千葉モノレールの延伸:県庁前~中央博物館・市立病院前

千葉モノレールの延伸は、千葉都市モノレール(千葉モノレール)が運営する1号線の延伸計画。星久喜方面に整備することが考えられていた。

概要

千葉モノレール1号線の未成区間のルート。【作成:未来鉄道データベース】

千葉県は千葉市近郊に点在する住宅団地と市中心部を結ぶ軌道系公共交通機関を整備することを構想し、1977年5月に千葉都市モノレール対策協議会を設置してルートの検討を実施。国鉄千葉駅周辺のデパートが千葉駅を中心とした放射路線の整備を要望したのに対し、旧市街地の商店は環状路線の整備を要望した。

同年9月には路線案が答申され、これを受けて県は放射路線と環状路線を組み合わせた約40kmに及ぶマスタープランを発表。このうち第1期区間として中央港~国鉄千葉駅~県庁前~星久喜と千葉駅~千城台の2路線を建設することを決め、1979年3月に千葉県や千葉市などが出資する第三セクターの千葉都市モノレール株式会社が設立された。

千葉都市モノレールは1981年3月5日に1号線・千葉みなと~県庁前と2号線・千葉~千城台の軌道特許を取得。このうち2号線は1988年3月28日にスポーツセンター~千城台、1991年6月12日に千葉~スポーツセンターが順次開業している。

1号線は千葉みなと~千葉が1989年1月14日に工事施行認可を受けて1995年8月1日に開業。千葉~県庁前はその先の延伸ルートが決まらなかったため事業の着手が遅れた。

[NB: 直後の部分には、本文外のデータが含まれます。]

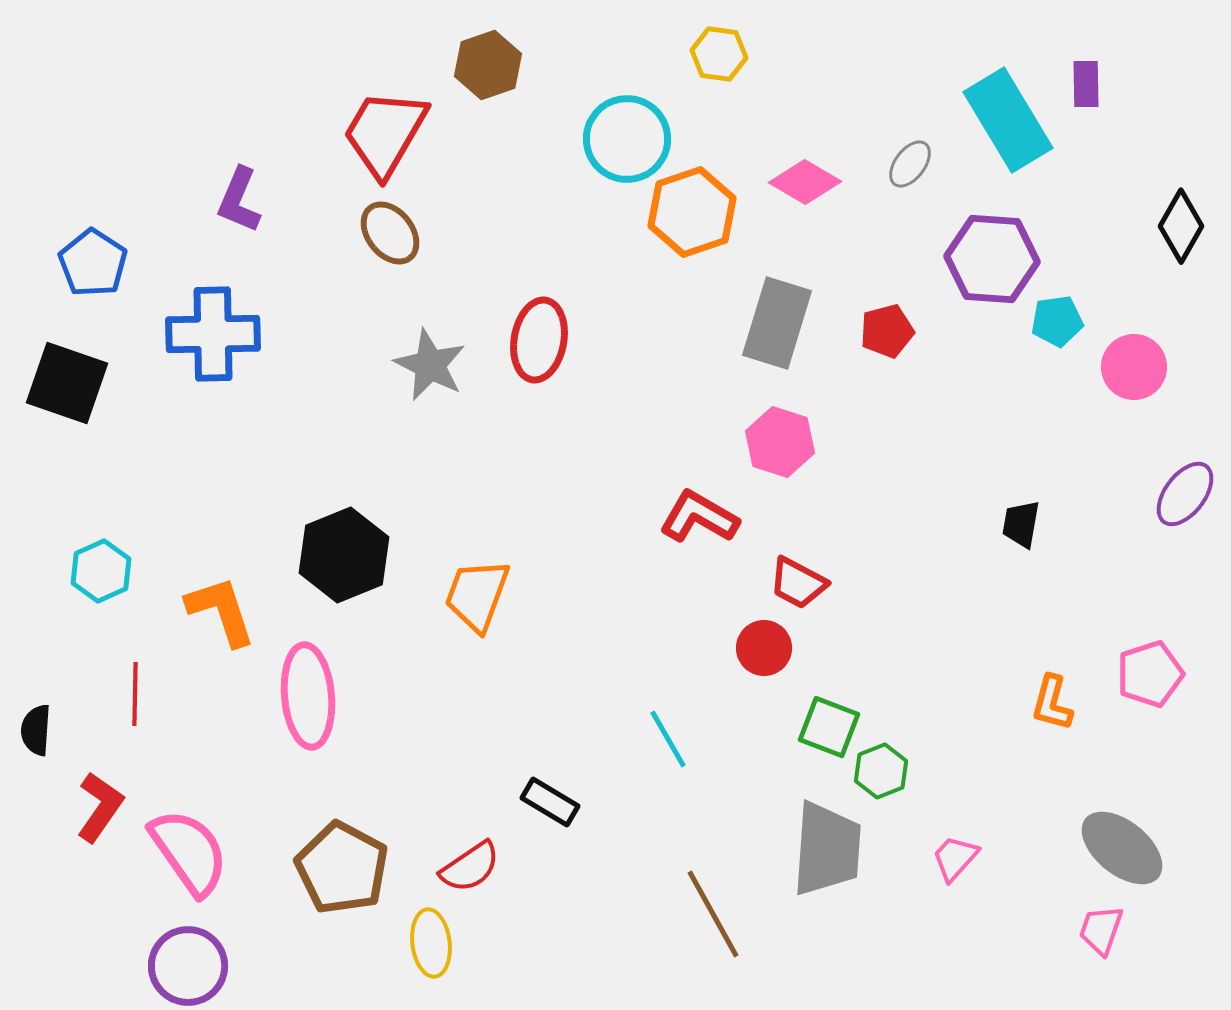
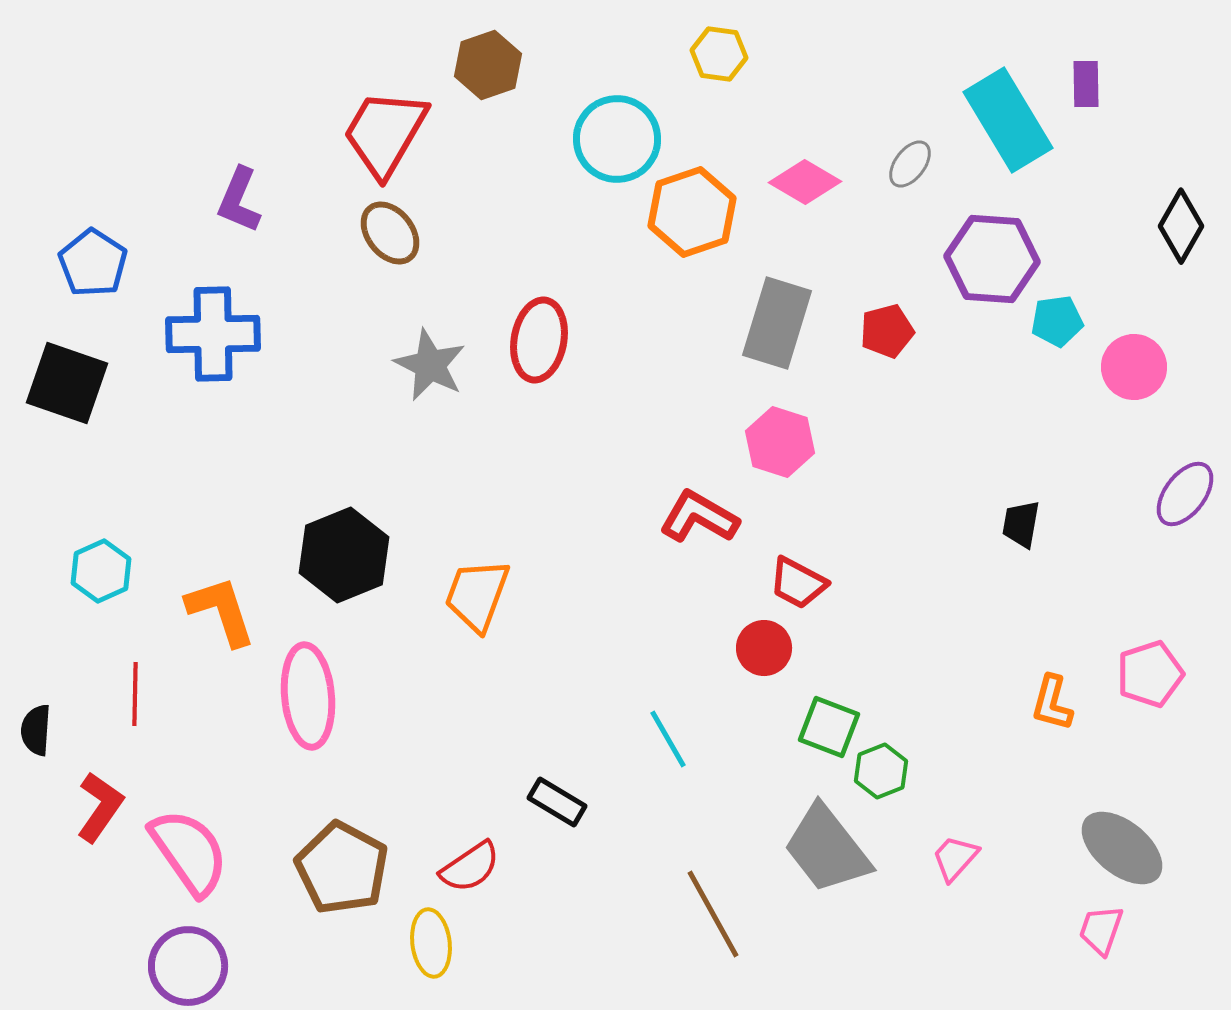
cyan circle at (627, 139): moved 10 px left
black rectangle at (550, 802): moved 7 px right
gray trapezoid at (827, 849): rotated 138 degrees clockwise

特許を取得した時点では大和橋付近に県庁前駅を設置し、県庁前以遠は千葉大学の用地を一部取得して星久喜方面へ延伸することが考えられていたが、これに千葉大学が反対したため、千葉~県庁前の工事も着手できない状態が続いた。

千葉大学との交渉が難航したことから、千葉県は1990年7月に当初ルートによる整備を断念。翌1991年11月29日には千葉~葭川公園の工事施行認可を受けた。葭川公園以遠は末広街道長洲交差点付近に県庁前駅を設置するルートに変更されることになり、1993年2月に軌道特許の起業目論見を変更。翌3月に葭川公園~県庁前の工事施行認可を受けて事業に着手し、1999年3月24日に千葉~県庁前が開業した。

これと並行して県庁前以遠のルートの再検討が行われ、千葉県が設置した千葉都市モノレール路線計画検討委員会は、県庁前から末広街道、千葉急行電鉄千葉急行線(現在の京成千原線)の千葉寺駅、青葉の森公園を経て星久喜に至るルートを提案。1997年11月にこのルートが正式に決定し、2000年2月に県庁前~中央博物館・市立病院前間の軌道特許を経て2001年5月までに工事施行認可を受けた。

この間、千葉都市モノレールは開業区間の大幅な赤字で経営が悪化し、1号線の延伸事業も事実上の凍結状態になった。このため、千葉市は収支改善の観点から県庁前以遠を千葉大学南側ルートに変更することを考えるようになり、旧ルートによる軌道特許は2009年8月7日に廃止された。

新ルートは2008年度の軌道特許取得、2009年度の着工、2013年度の完成を目指していた。しかし2009年6月の市長選挙で1号線延伸計画の見直しを掲げた候補者が当選したこともあり、延伸計画は事実上凍結された。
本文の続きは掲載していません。